WHEN I was nobbut a lad, I was pretty law-abiding. Apart from scrumping the odd apple, my greatest illegal adventure was to "cab" the Mallard, the fastest steam locomotive ever built.

Like many youngsters in the age of steam, I collected engine numbers. But our group went one step further: we would sneak into railways sidings and climb onto the footplate of great engines to "cab" them.

And there was no greater prize to cab than the great A4 "streak", the Mallard, which set and still holds the world record for steam at 126mph.

In those days, engine drivers to us were gods, even though they would chase us out of sidings where we trespassed in our hunt.

Now, almost 50 years later, I have met the god of gods - Zeus himself - the man who drove the Mallard from its museum home in York on one of its last ever trips. On the Settle-Carlisle, of course.

And David Parrinder, 64, turned out to be quite un-godlike, one of the most self-effacing and pleasant guys you could ever come across.

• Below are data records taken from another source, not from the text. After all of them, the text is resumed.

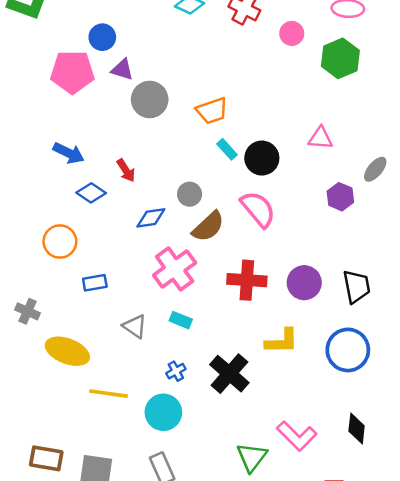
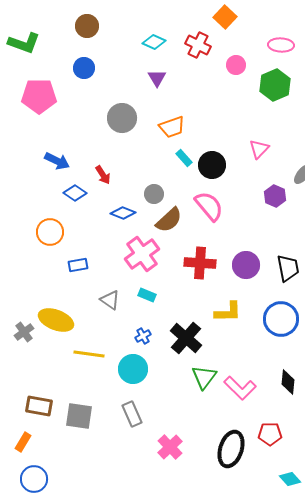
purple triangle: (122, 70) -> (157, 78), moved, turned 42
pink pentagon: (72, 72) -> (39, 96), moved
pink triangle: (320, 138) -> (259, 149), turned -50
blue diamond: (151, 218) -> (123, 213), turned 30
gray cross: (28, 311) -> (24, 332), moved, turned 30
green triangle: (252, 457) -> (204, 377), moved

David, who lives with his wife, Nancy, in a neat semi overlooking the railway sidings in Marina Crescent, Skipton, is not the subject of this feature just because he drove Mallard. And the Flying Scotsman. And the Sir Nigel Gresley, named after the brilliant engineer who designed these engines, the ultimate pinnacle of steam power before dreary diesel took over.

No. I went to see him because of his remarkable record as a working man who has just retired after 50 years on the railways, every day of it spent working out of Skipton.

"I don't suppose many people will ever work for 50 years again," he says. "I started at 14, cleaning engines and scraping out their fire boxes, a real mucky job.

"But I never thought anything of it. It was just work: work I was proud of, I admit, but millions of men in Britain were also doing hard, mucky work so I was no different from anyone else."

He started on, of all days, New Year's Eve, 1951 - "New Year wasn't a public holiday then" - cycling 15 miles from his home near Haworth to Skipton Station: "It wasn't bad coming - its downhill all the way - but going back after a shift that sometimes lasted 10 hours was a bit tough."

Without casting too many aspersions, I wonder what modern teenagers would think of a working day like that. I doubt, too, whether many of them would enjoy the rigid system of training that every railwayman had to pass before he could be promoted.

David actually had to qualify as a cleaner! Then, as a cleaner he was able to stand in as a relief fireman, heaving tons of coal into a roaring furnace as engines laboured up the steep gradients of the Settle-Carlisle.

"On those open footplates, winter could be quite hard," he recalls. "My side of the footplate was hot, the driver's cold. But if an east wind was blowing over the fells and we were going north, even I would be freezing.

"I once spent seven hours marooned in a snow drift in Garsdale before they could get to us and tow us out."

He was well into his 20s when he became a fireman which meant he could stand in as a relief driver. He didn't make driver until he was nearly 30! And that was the peak of his ambition.

By this time, the railways were being changed forever.

He became a diesel engine driver, sitting in comparative luxury in an enclosed cabin - "it was much more comfortable but not quite the same" - but was, before long, one of the last surviving members of the railway community qualified to handle the great steam locos.

For a while, that didn't mean much. Then the old British Rail suddenly found there was money to be made from the huge backswell of yearning for the great days of steam.

They began running steam excursions for railways buffs and, as the most scenic line in England, the Settle-Carlisle was a favourite route. And there, in Skipton, was David Parrinder, one of the few men still in service capable of handling hugely powerful steam locos.

That's when he got to drive the Mallard, the Flying Scotsman and many, many more with names to make the rail buffs drool. These were not just working locos but incredibly valuable antiques, living fossils from the great age of British engineering.

Like thoroughbred racehorses they had to be handled with skill (and, I suspect, in David's case, love) and most of them are now permanent museum pieces.

Whether we will see them under full steam again, I don't know.

But I doubt very much whether we shall ever see again the likes of David Parrinder, who plans to spend his retirement with wife Nancy touring Britain - in their caravan.

Happy retirement, David and Nancy. Nice to know that gods turn out to be nice guys when you finally meet.